Percik Firman: Buah Perjuangan

0
156 views

Jumat, 22 Mei 2020.

Novena Roh Kudus hari ke-1

Bacaan Injil: Yoh 16:20-23a

“Seorang perempuan berdukacita pada saat ia melahirkan, tetapi sesudah ia melahirkan anaknya, ia tidak ingat lagi penderitaannya” (Yoh 16:21)

Saudari/a ku ytk.,

MERENUNGKAN sabda Tuhan pada Novena Roh Kudus hari pertama,  saya teringat akan nasihat dan kearifan hidup dari nenek moyang kita. Ada pepatah Jawa : “Sing sapa obah bisa mamah, sing sapa ubet bisa ngliwet. Ana dina ana sega. Ana awan ana pangan”. (Barangsiapa bergerak bisa makan, barangsiapa bekerja tekun bisa memasak. Ada hari pasti ada rejeki). 

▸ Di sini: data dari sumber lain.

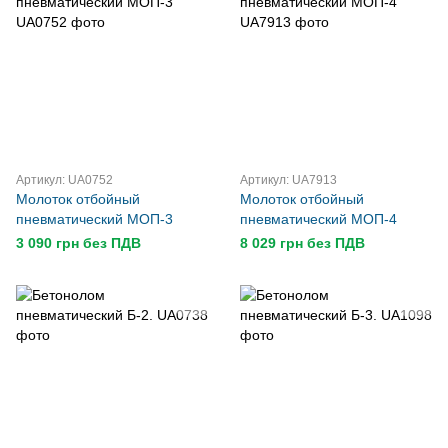
Артикул: UA0752
Артикул: UA7913
Молоток отбойный
Молоток отбойный
пневматический МОП-3
пневматический МОП-4
3 090 грн без ПДВ
8 029 грн без ПДВ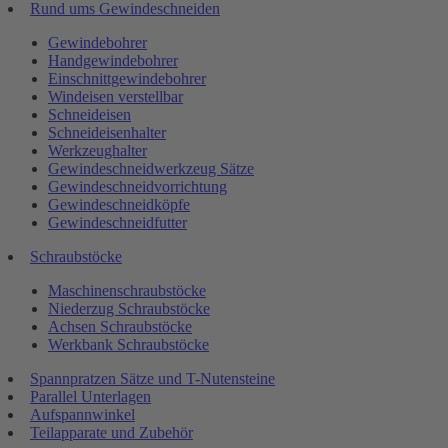
Rund ums Gewindeschneiden
Gewindebohrer
Handgewindebohrer
Einschnittgewindebohrer
Windeisen verstellbar
Schneideisen
Schneideisenhalter
Werkzeughalter
Gewindeschneidwerkzeug Sätze
Gewindeschneidvorrichtung
Gewindeschneidköpfe
Gewindeschneidfutter
Schraubstöcke
Maschinenschraubstöcke
Niederzug Schraubstöcke
Achsen Schraubstöcke
Werkbank Schraubstöcke
Spannpratzen Sätze und T-Nutensteine
Parallel Unterlagen
Aufspannwinkel
Teilapparate und Zubehör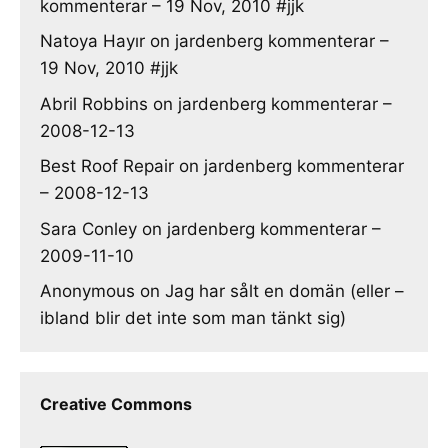
kommenterar – 19 Nov, 2010 #jjk
Natoya Hayır
on
jardenberg kommenterar –
19 Nov, 2010 #jjk
Abril Robbins
on
jardenberg kommenterar –
2008-12-13
Best Roof Repair
on
jardenberg kommenterar
– 2008-12-13
Sara Conley
on
jardenberg kommenterar –
2009-11-10
Anonymous
on
Jag har sålt en domän (eller –
ibland blir det inte som man tänkt sig)
Creative Commons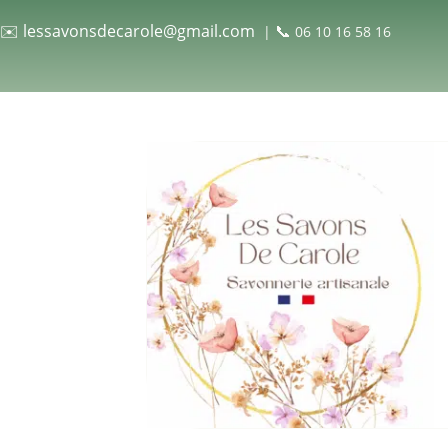
✉️
lessavonsdecarole@gmail.com
📞
|
06 10 16 58 16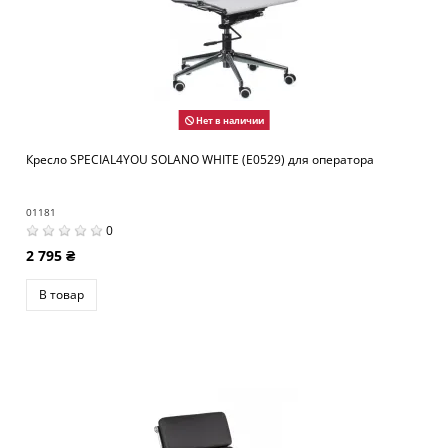
Нет в наличии
Кресло SPECIAL4YOU SOLANO WHITE (E0529) для оператора
01181
0
2 795 ₴
В товар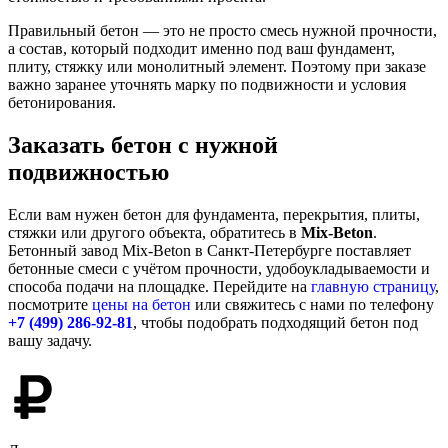
Правильный бетон — это не просто смесь нужной прочности,
а состав, который подходит именно под ваш фундамент,
плиту, стяжку или монолитный элемент. Поэтому при заказе
важно заранее уточнять марку по подвижности и условия
бетонирования.
Заказать бетон с нужной
подвижностью
Если вам нужен бетон для фундамента, перекрытия, плиты,
стяжки или другого объекта, обратитесь в
Mix-Beton
.
Бетонный завод Mix-Beton в Санкт-Петербурге поставляет
бетонные смеси с учётом прочности, удобоукладываемости и
способа подачи на площадке. Перейдите на
главную страницу
,
посмотрите
цены на бетон
или свяжитесь с нами по телефону
+7 (499)
286-92-81
, чтобы подобрать подходящий бетон под
вашу задачу.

Ada pula pepatah lain “Jer basuki mawa beya”. Artinya, untuk bisa hidup bahagia, kita harus tekun berjuang dan berkorban. Hal ini senada dengan ungkapan Indonesia: “Berakit-rakit ke hulu, berenang-renang ke tepian, bersakit-sakit dahulu, bersenang-senang kemudian”.

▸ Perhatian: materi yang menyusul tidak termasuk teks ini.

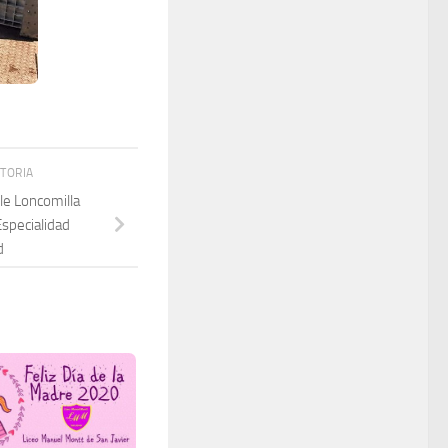
STORIA
le Loncomilla
Especialidad
d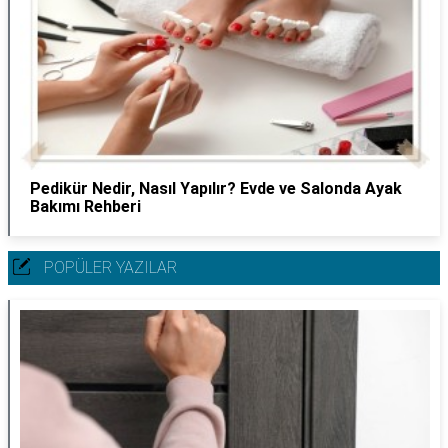
Pedikür Nedir, Nasıl Yapılır? Evde ve Salonda Ayak
Bakımı Rehberi
POPÜLER YAZILAR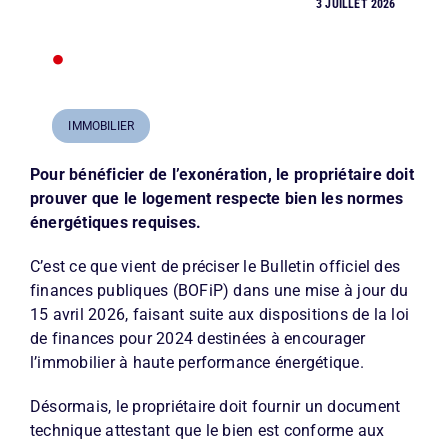
3 JUILLET 2026
•
IMMOBILIER
Pour bénéficier de l’exonération, le propriétaire doit
prouver que le logement respecte bien les normes
énergétiques requises.
C’est ce que vient de préciser le Bulletin officiel des
finances publiques (BOFiP) dans une mise à jour du
15 avril 2026, faisant suite aux dispositions de la loi
de finances pour 2024 destinées à encourager
l’immobilier à haute performance énergétique.
Désormais, le propriétaire doit fournir un document
technique attestant que le bien est conforme aux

Baru saja kemarin kita merayakan Hari Raya Yesus naik ke surga setelah 40 hari Paskah. Tidak ada Paskah tanpa Jumat Agung. Tidak ada kebangkitan tanpa wafat disalib. Iya khan? 

Untuk bahagia, bersukacita atau sukses butuh proses, perjuangan dan ketekunan. Sabda Tuhan Yesus hari ini menegaskan: “Seorang perempuan berdukacita pada saat ia melahirkan, tetapi sesudah ia melahirkan anaknya, ia tidak ingat lagi akan penderitaannya, karena kegembiraan bahwa seorang manusia telah dilahirkan ke dunia”.

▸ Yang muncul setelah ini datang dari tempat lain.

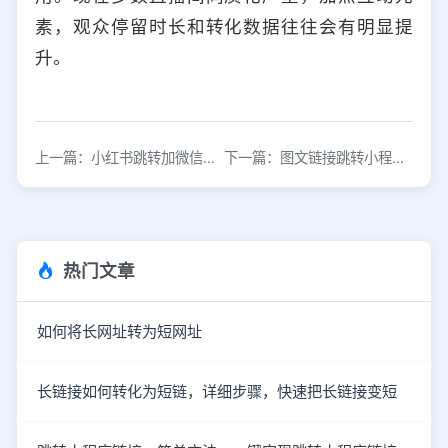
素，观众停留时长和转化数据往往会有明显提
升。
上一篇：小红书跳转加微信，打造专属社交新体验
下一篇：图文链接跳转小程序：提升用户体验与转化率的实战指南
热门文章
如何将长网址转为短网址
长链接如何转化为短链，详细步骤，快速把长链接变短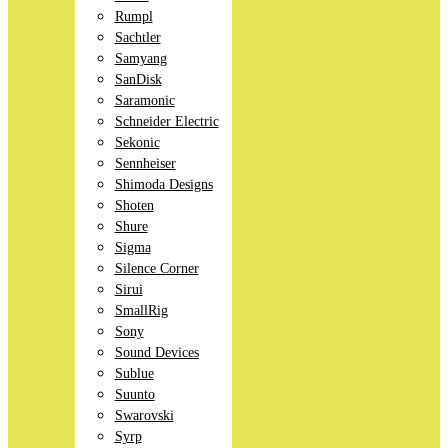
Rumpl
Sachtler
Samyang
SanDisk
Saramonic
Schneider Electric
Sekonic
Sennheiser
Shimoda Designs
Shoten
Shure
Sigma
Silence Corner
Sirui
SmallRig
Sony
Sound Devices
Sublue
Suunto
Swarovski
Syrp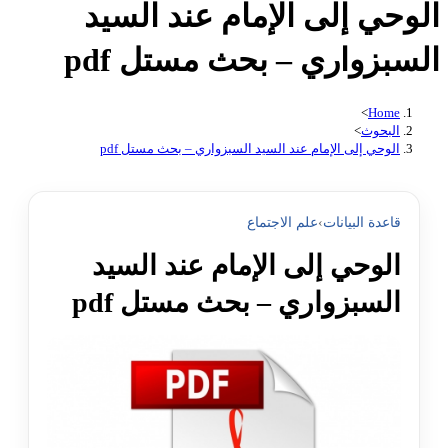
الوحي إلى الإمام عند السيد
السبزواري – بحث مستل pdf
>
Home
البحوث
>
الوحي إلى الإمام عند السيد السبزواري – بحث مستل pdf
قاعدة البيانات
›
علم الاجتماع
الوحي إلى الإمام عند السيد
السبزواري – بحث مستل pdf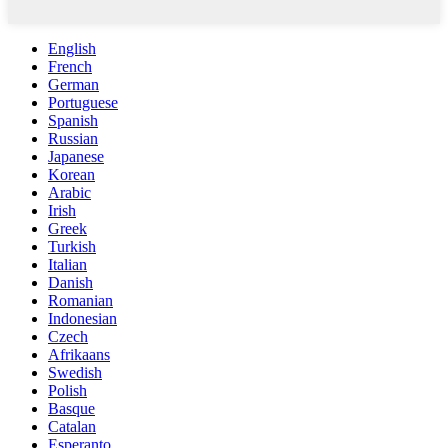
English
French
German
Portuguese
Spanish
Russian
Japanese
Korean
Arabic
Irish
Greek
Turkish
Italian
Danish
Romanian
Indonesian
Czech
Afrikaans
Swedish
Polish
Basque
Catalan
Esperanto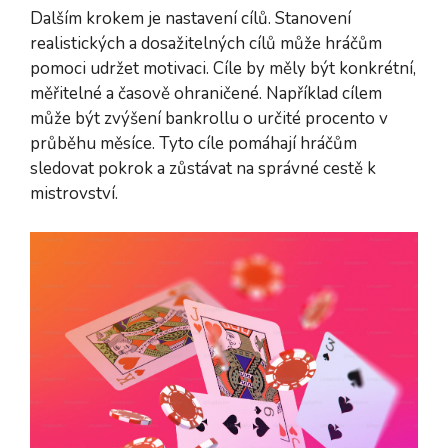
Dalším krokem je nastavení cílů. Stanovení
realistických a dosažitelných cílů může hráčům
pomoci udržet motivaci. Cíle by měly být konkrétní,
měřitelné a časově ohraničené. Například cílem
může být zvýšení bankrollu o určité procento v
průběhu měsíce. Tyto cíle pomáhají hráčům
sledovat pokrok a zůstávat na správné cestě k
mistrovství.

Tuhan Yesus menjelaskan dengan contoh yang sangat konkret, terkait pengalaman para ibu yang melahirkan anaknya. Saya yakin para ibu dapat lebih mudah memahami sabda Tuhan hari ini. 

Ibu mengandung dan melahirkan anak dengan penuh perjuangan – pengorbanan. Dukacita dan sakit sang ibu tidak diingatnya lagi, begitu buah hatinya lahir ke dunia. Kehadiran sang bayi menghibur dan memberi energi positif bagi sang ibu. 

Selama 9 bulan lebih seorang ibu harus “menggendong” janin ke mana-mana, tidur kurang nyaman, harus serba hati-hati, makan juga selektif demi kesehatan si janin, dsb. 

Mamakku pernah bercerita, saat melahirkan saya dan kedua saudara saya, harus sampai “toh pati” demi bisa melahirkan dengan selamat. Kami bertiga lahir secara alami, tanpa operasi caesar.

Lalu keutamaan-keutamaan macam apa yang dihayati para ibu yang sedang mengandung dan melahirkan anaknya? Menurut saya, keutamaan tersebut di antaranya Pengorbanan, Ketekunan, dan Kasih (PKK). 

Semoga ibu-ibu yang sedang mengandung dan menanti kelahiran sang buah hati diberkati Tuhan dan dibimbing Roh Kudus. Semoga Anda dan janin sehat. Saatnya nanti bayi Anda bisa ‘turas’ (metu waras-lahir sehat dan selamat).

Berkah Dalem dan Salam Teplok dari Bumi Mertoyudan#. (Y. Gunawan Pr)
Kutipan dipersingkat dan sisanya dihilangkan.